Wherever "Magog" occurs in the entries, copy the line that holds it.
======== Available records
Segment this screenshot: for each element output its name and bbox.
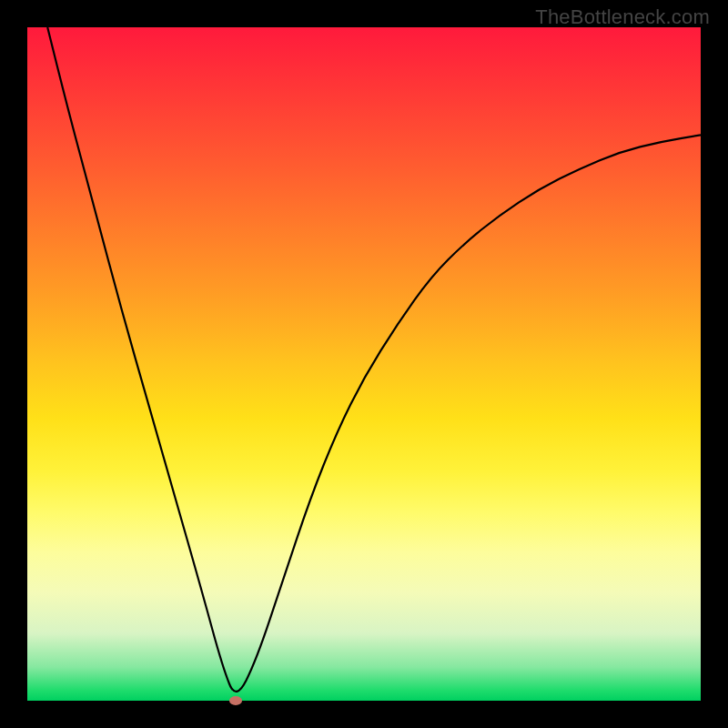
bottleneck-curve xyxy=(47,27,701,692)
plot-frame xyxy=(27,27,701,701)
watermark-text: TheBottleneck.com xyxy=(535,5,710,29)
minimum-marker xyxy=(229,696,242,705)
curve-svg xyxy=(27,27,701,701)
plot-area xyxy=(27,27,701,701)
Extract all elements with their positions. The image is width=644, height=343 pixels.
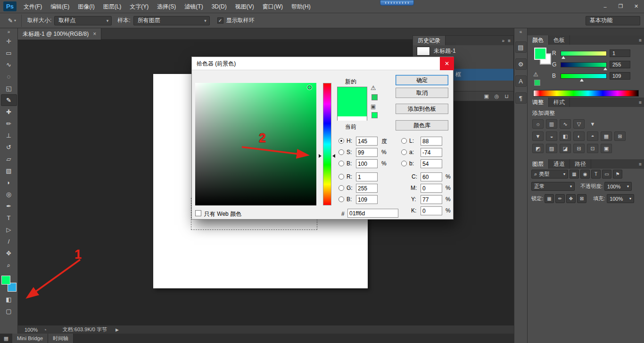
tab-swatches[interactable]: 色板	[549, 35, 570, 45]
workspace-switcher[interactable]: 基本功能	[586, 16, 640, 25]
delete-state-icon[interactable]: ⊔	[504, 93, 509, 99]
red-slider[interactable]	[561, 51, 607, 56]
brush-tool[interactable]: ✏	[1, 118, 17, 130]
crop-tool[interactable]: ◱	[1, 82, 17, 94]
adjustment-brightness-icon[interactable]: ☼	[532, 119, 544, 129]
fill-dropdown[interactable]: 100% ▾	[607, 194, 634, 203]
move-tool[interactable]: ✛	[1, 35, 17, 47]
quick-mask-button[interactable]: ◧	[1, 294, 17, 305]
menu-filter[interactable]: 滤镜(T)	[180, 0, 207, 13]
foreground-color-swatch[interactable]	[1, 276, 10, 285]
collapse-toolbar-icon[interactable]: »	[0, 28, 17, 35]
lab-a-input[interactable]	[421, 148, 442, 157]
web-colors-only-checkbox[interactable]	[195, 210, 201, 216]
lab-l-radio[interactable]	[401, 138, 407, 144]
red-radio[interactable]	[339, 174, 344, 180]
web-safe-color-swatch[interactable]	[372, 112, 378, 118]
hue-radio[interactable]	[339, 138, 344, 144]
path-selection-tool[interactable]: ▷	[1, 224, 17, 236]
panel-menu-icon[interactable]: ≡	[639, 38, 642, 43]
zoom-level[interactable]: 100%	[25, 327, 38, 333]
saturation-brightness-field[interactable]	[195, 83, 316, 205]
adjustment-hue-saturation-icon[interactable]: ◒	[546, 131, 557, 141]
adjustment-curves-icon[interactable]: ∿	[560, 119, 571, 129]
lab-b-radio[interactable]	[401, 161, 407, 166]
menu-layer[interactable]: 图层(L)	[99, 0, 126, 13]
menu-3d[interactable]: 3D(D)	[207, 0, 231, 13]
cancel-button[interactable]: 取消	[396, 88, 448, 98]
menu-type[interactable]: 文字(Y)	[125, 0, 153, 13]
dodge-tool[interactable]: ◎	[1, 188, 17, 200]
healing-brush-tool[interactable]: ✚	[1, 106, 17, 118]
hex-input[interactable]	[347, 209, 398, 218]
dialog-titlebar[interactable]: 拾色器 (前景色) ✕	[192, 57, 454, 70]
adjustment-vibrance-icon[interactable]: ▼	[532, 131, 544, 141]
menu-view[interactable]: 视图(V)	[231, 0, 258, 13]
menu-window[interactable]: 窗口(W)	[258, 0, 287, 13]
clone-stamp-tool[interactable]: ⊥	[1, 130, 17, 141]
adjustment-color-balance-icon[interactable]: ◧	[560, 131, 571, 141]
tab-layers[interactable]: 图层	[528, 159, 549, 169]
filter-toggle-icon[interactable]: ⚑	[613, 170, 622, 179]
adjustment-gradient-map-icon[interactable]: ⊟	[573, 144, 585, 153]
green-slider[interactable]	[561, 62, 607, 67]
hue-input[interactable]	[356, 137, 378, 146]
add-to-swatches-button[interactable]: 添加到色板	[396, 104, 448, 114]
adjustment-black-white-icon[interactable]: ◐	[573, 131, 585, 141]
blue-value[interactable]: 109	[610, 72, 630, 80]
screen-mode-button[interactable]: ▢	[1, 305, 17, 317]
cyan-input[interactable]	[421, 172, 442, 181]
adjustment-threshold-icon[interactable]: ◪	[560, 144, 571, 153]
green-slider-handle[interactable]	[603, 67, 607, 70]
pen-tool[interactable]: ✒	[1, 200, 17, 212]
lock-all-icon[interactable]: ⊠	[577, 194, 586, 203]
ok-button[interactable]: 确定	[396, 75, 448, 85]
blue-slider-handle[interactable]	[580, 79, 584, 82]
shape-tool[interactable]: /	[1, 236, 17, 247]
color-libraries-button[interactable]: 颜色库	[396, 120, 448, 131]
mini-bridge-tab[interactable]: Mini Bridge	[12, 334, 48, 343]
saturation-input[interactable]	[356, 148, 378, 157]
menu-file[interactable]: 文件(F)	[19, 0, 46, 13]
magenta-input[interactable]	[421, 184, 442, 193]
brightness-input[interactable]	[356, 159, 378, 168]
blur-tool[interactable]: ◗	[1, 177, 17, 188]
panel-menu-icon[interactable]: ≡	[639, 100, 642, 105]
adjustment-selective-color-icon[interactable]: ⊡	[587, 144, 598, 153]
expand-panels-icon[interactable]: «	[514, 28, 527, 36]
menu-image[interactable]: 图像(I)	[74, 0, 99, 13]
gamut-safe-swatch[interactable]	[534, 80, 540, 86]
close-button[interactable]: ✕	[628, 1, 644, 12]
red-value[interactable]: 1	[610, 49, 630, 57]
black-input[interactable]	[421, 206, 442, 215]
gamut-warning-icon[interactable]: ⚠	[533, 71, 538, 78]
marquee-tool[interactable]: ▭	[1, 47, 17, 59]
color-field-marker[interactable]	[307, 85, 312, 90]
tool-preset-picker[interactable]: ✎ ▾	[3, 15, 22, 27]
panel-menu-icon[interactable]: ≡	[508, 38, 511, 43]
status-expand-icon[interactable]: ▶	[116, 327, 119, 332]
tab-channels[interactable]: 通道	[549, 159, 570, 169]
info-panel-icon[interactable]: ▤	[515, 41, 527, 53]
restore-button[interactable]: ❐	[613, 1, 628, 12]
filter-shape-layers-icon[interactable]: ▭	[602, 170, 611, 179]
yellow-input[interactable]	[421, 195, 442, 204]
history-state-open[interactable]: 未标题-1	[413, 45, 513, 57]
green-input[interactable]	[356, 184, 378, 193]
adjustment-levels-icon[interactable]: ▥	[546, 119, 557, 129]
properties-panel-icon[interactable]: ⚙	[515, 58, 527, 70]
paragraph-panel-icon[interactable]: ¶	[515, 92, 527, 104]
red-slider-handle[interactable]	[561, 56, 565, 59]
eraser-tool[interactable]: ▱	[1, 153, 17, 165]
filter-type-layers-icon[interactable]: T	[591, 170, 601, 179]
adjustment-exposure-icon[interactable]: ▽	[573, 119, 585, 129]
layer-filter-dropdown[interactable]: ⌕ 类型 ▾	[531, 170, 568, 179]
adjustment-pattern-icon[interactable]: ▣	[601, 144, 612, 153]
web-safe-cube-icon[interactable]: ▣	[371, 103, 376, 110]
type-tool[interactable]: T	[1, 212, 17, 224]
hue-slider-handle-right[interactable]	[332, 154, 335, 158]
tab-history[interactable]: 历史记录	[413, 36, 446, 45]
tab-close-icon[interactable]: ×	[93, 31, 96, 37]
zoom-tool[interactable]: ⌕	[1, 259, 17, 271]
blue-radio[interactable]	[339, 196, 344, 202]
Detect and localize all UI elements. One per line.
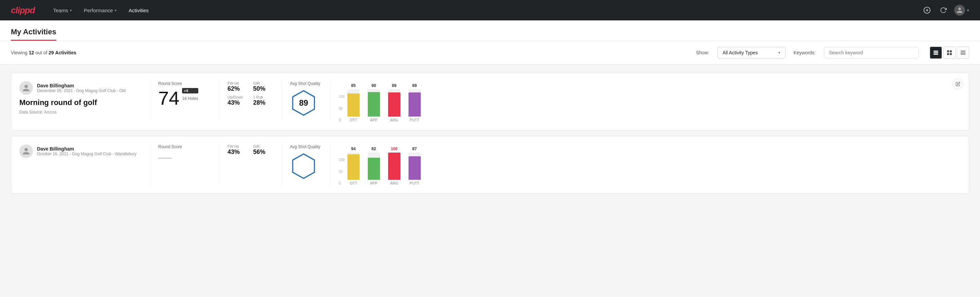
round-score-label: Round Score	[158, 81, 211, 86]
bar-label-ott-2: OTT	[350, 181, 357, 185]
oneputt-stat: 1 Putt 28%	[253, 95, 274, 106]
keywords-label: Keywords:	[794, 50, 816, 55]
updown-value: 43%	[228, 99, 248, 106]
user-name: Dave Billingham	[37, 146, 137, 152]
updown-stat: Up/Down 43%	[228, 95, 248, 106]
svg-rect-3	[934, 51, 938, 52]
bar-fill-putt-2	[409, 156, 421, 180]
nav-teams[interactable]: Teams ▾	[49, 5, 76, 16]
quality-hexagon: 89	[290, 89, 317, 117]
teams-chevron-icon: ▾	[70, 8, 72, 12]
avatar	[954, 5, 965, 16]
nav-performance[interactable]: Performance ▾	[79, 5, 121, 16]
bar-fill-arg-2	[388, 153, 400, 180]
dropdown-chevron-icon: ▾	[778, 50, 780, 55]
y-axis-0: 0	[339, 118, 345, 122]
y-axis-100: 100	[339, 158, 345, 162]
updown-label: Up/Down	[228, 95, 248, 99]
gir-label: GIR	[253, 144, 274, 148]
svg-rect-7	[950, 50, 952, 52]
navigation: clippd Teams ▾ Performance ▾ Activities	[0, 0, 980, 21]
viewing-count: Viewing 12 out of 29 Activities	[11, 50, 688, 55]
data-source: Data Source: Arccos	[19, 110, 142, 115]
detail-list-view-button[interactable]	[957, 46, 969, 59]
gir-stat: GIR 56%	[253, 144, 274, 156]
user-menu[interactable]: ▾	[954, 5, 969, 16]
avg-shot-quality-section: Avg Shot Quality 89	[282, 81, 322, 122]
gir-value: 56%	[253, 148, 274, 156]
bar-value-app-2: 82	[371, 147, 376, 151]
quality-score: 89	[299, 98, 308, 108]
activity-type-dropdown[interactable]: All Activity Types ▾	[718, 47, 786, 59]
svg-rect-9	[950, 53, 952, 55]
bar-value-ott-2: 94	[351, 147, 356, 151]
bar-value-ott: 85	[351, 83, 356, 88]
svg-rect-11	[961, 52, 966, 53]
user-chevron-icon: ▾	[967, 8, 969, 13]
fw-hit-stat: FW Hit 43%	[228, 144, 248, 156]
gir-label: GIR	[253, 81, 274, 85]
oneputt-value: 28%	[253, 99, 274, 106]
grid-view-button[interactable]	[943, 46, 956, 59]
svg-rect-12	[961, 53, 966, 54]
bar-value-putt-2: 87	[412, 147, 417, 151]
y-axis-100: 100	[339, 95, 345, 99]
y-axis-0: 0	[339, 182, 345, 185]
card-info: Dave Billingham October 16, 2021 · Gog M…	[19, 144, 142, 185]
bar-fill-arg	[388, 93, 400, 117]
bar-label-arg: ARG	[390, 118, 398, 122]
bar-label-putt-2: PUTT	[409, 181, 419, 185]
avg-shot-quality-section: Avg Shot Quality	[282, 144, 322, 185]
edit-button[interactable]	[953, 78, 963, 89]
bar-value-app: 90	[371, 83, 376, 88]
score-value: 74	[158, 89, 179, 108]
svg-marker-15	[293, 154, 315, 179]
round-score-section: Round Score	[150, 144, 211, 185]
keyword-search-input[interactable]	[824, 47, 919, 59]
quality-label: Avg Shot Quality	[290, 144, 320, 149]
quality-hexagon	[290, 153, 317, 180]
bar-fill-app-2	[368, 158, 380, 180]
quality-label: Avg Shot Quality	[290, 81, 320, 86]
stats-section: FW Hit 62% GIR 50% Up/Down 43% 1 Putt 28…	[219, 81, 274, 122]
gir-stat: GIR 50%	[253, 81, 274, 93]
activity-title: Morning round of golf	[19, 98, 142, 107]
bar-label-app-2: APP	[370, 181, 378, 185]
round-score-label: Round Score	[158, 144, 211, 149]
nav-activities[interactable]: Activities	[124, 5, 153, 16]
bar-fill-ott	[347, 93, 360, 117]
bar-value-putt: 89	[412, 83, 417, 88]
svg-rect-4	[934, 52, 938, 53]
logo[interactable]: clippd	[11, 5, 35, 16]
score-badge: +4	[182, 88, 198, 93]
y-axis-50: 50	[339, 170, 345, 174]
fw-hit-label: FW Hit	[228, 144, 248, 148]
holes-count: 18 Holes	[182, 96, 198, 101]
svg-rect-5	[934, 54, 938, 55]
activity-card: Dave Billingham December 05, 2021 · Gog …	[11, 73, 969, 131]
compact-list-view-button[interactable]	[930, 46, 942, 59]
activities-list: Dave Billingham December 05, 2021 · Gog …	[0, 65, 980, 207]
svg-rect-8	[947, 53, 949, 55]
page-header: My Activities	[0, 21, 980, 41]
nav-items: Teams ▾ Performance ▾ Activities	[49, 5, 921, 16]
filter-bar: Viewing 12 out of 29 Activities Show: Al…	[0, 41, 980, 65]
bar-fill-putt	[409, 93, 421, 117]
add-icon[interactable]	[921, 5, 932, 16]
performance-chevron-icon: ▾	[115, 8, 116, 12]
activity-date: December 05, 2021 · Gog Magog Golf Club …	[37, 88, 126, 93]
bar-label-app: APP	[370, 118, 378, 122]
bar-fill-ott-2	[347, 154, 360, 180]
view-toggle	[930, 46, 969, 59]
bar-value-arg: 89	[392, 83, 396, 88]
svg-rect-10	[961, 51, 966, 51]
page-title: My Activities	[11, 27, 56, 41]
stats-section: FW Hit 43% GIR 56%	[219, 144, 274, 185]
activity-date: October 16, 2021 · Gog Magog Golf Club -…	[37, 152, 137, 156]
refresh-icon[interactable]	[938, 5, 949, 16]
bar-value-arg-2: 106	[391, 147, 398, 151]
card-info: Dave Billingham December 05, 2021 · Gog …	[19, 81, 142, 122]
gir-value: 50%	[253, 85, 274, 93]
bar-chart-section: 100 50 0 94 OTT	[330, 144, 961, 185]
show-label: Show:	[696, 50, 710, 55]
================
▸ **Result of the task**:
activity-date: December 05, 2021 · Gog Magog Golf Club …	[37, 88, 126, 93]
activity-date: October 16, 2021 · Gog Magog Golf Club -…	[37, 152, 137, 156]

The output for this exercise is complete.